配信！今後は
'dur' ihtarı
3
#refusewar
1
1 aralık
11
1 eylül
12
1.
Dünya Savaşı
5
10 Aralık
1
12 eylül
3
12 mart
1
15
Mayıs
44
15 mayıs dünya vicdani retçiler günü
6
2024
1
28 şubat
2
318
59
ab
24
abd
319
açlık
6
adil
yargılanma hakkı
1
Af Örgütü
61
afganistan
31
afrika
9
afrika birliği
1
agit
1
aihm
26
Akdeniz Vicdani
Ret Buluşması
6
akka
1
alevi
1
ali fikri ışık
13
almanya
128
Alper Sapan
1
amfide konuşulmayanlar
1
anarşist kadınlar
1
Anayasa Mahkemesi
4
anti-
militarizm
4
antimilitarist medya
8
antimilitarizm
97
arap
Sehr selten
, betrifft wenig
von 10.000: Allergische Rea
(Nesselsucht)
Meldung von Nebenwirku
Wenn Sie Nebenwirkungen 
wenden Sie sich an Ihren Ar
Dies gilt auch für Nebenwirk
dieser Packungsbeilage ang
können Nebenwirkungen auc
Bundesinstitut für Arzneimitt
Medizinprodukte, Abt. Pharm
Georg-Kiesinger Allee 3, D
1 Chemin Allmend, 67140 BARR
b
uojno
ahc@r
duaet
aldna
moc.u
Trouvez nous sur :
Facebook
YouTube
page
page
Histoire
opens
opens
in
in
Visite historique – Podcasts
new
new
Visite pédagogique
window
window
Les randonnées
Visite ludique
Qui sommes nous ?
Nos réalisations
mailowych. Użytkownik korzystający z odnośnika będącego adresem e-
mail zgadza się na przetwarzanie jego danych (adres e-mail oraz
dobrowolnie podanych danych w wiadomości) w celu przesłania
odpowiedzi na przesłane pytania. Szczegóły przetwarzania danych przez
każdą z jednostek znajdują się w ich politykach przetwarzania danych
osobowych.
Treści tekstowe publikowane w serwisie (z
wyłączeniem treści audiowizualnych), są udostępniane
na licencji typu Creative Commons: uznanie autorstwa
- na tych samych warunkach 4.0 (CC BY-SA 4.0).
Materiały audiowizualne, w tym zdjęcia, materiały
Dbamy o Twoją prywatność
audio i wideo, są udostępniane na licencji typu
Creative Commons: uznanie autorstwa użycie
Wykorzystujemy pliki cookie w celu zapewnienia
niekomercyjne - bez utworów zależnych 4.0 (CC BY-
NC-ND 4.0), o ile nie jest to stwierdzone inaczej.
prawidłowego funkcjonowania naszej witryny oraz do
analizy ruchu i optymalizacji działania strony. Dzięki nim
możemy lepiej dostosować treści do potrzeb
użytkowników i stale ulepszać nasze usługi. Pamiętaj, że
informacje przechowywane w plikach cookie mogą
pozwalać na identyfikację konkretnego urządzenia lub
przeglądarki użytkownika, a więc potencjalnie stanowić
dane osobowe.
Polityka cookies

▬▬▬▬▬▬▬▬▬▬

• TASK DESCRIPTION
Your job is to return all lines above that hold the word "typu".

• RESULT OF THIS EXERCISE
na licencji typu Creative Commons: uznanie autorstwa
audio i wideo, są udostępniane na licencji typu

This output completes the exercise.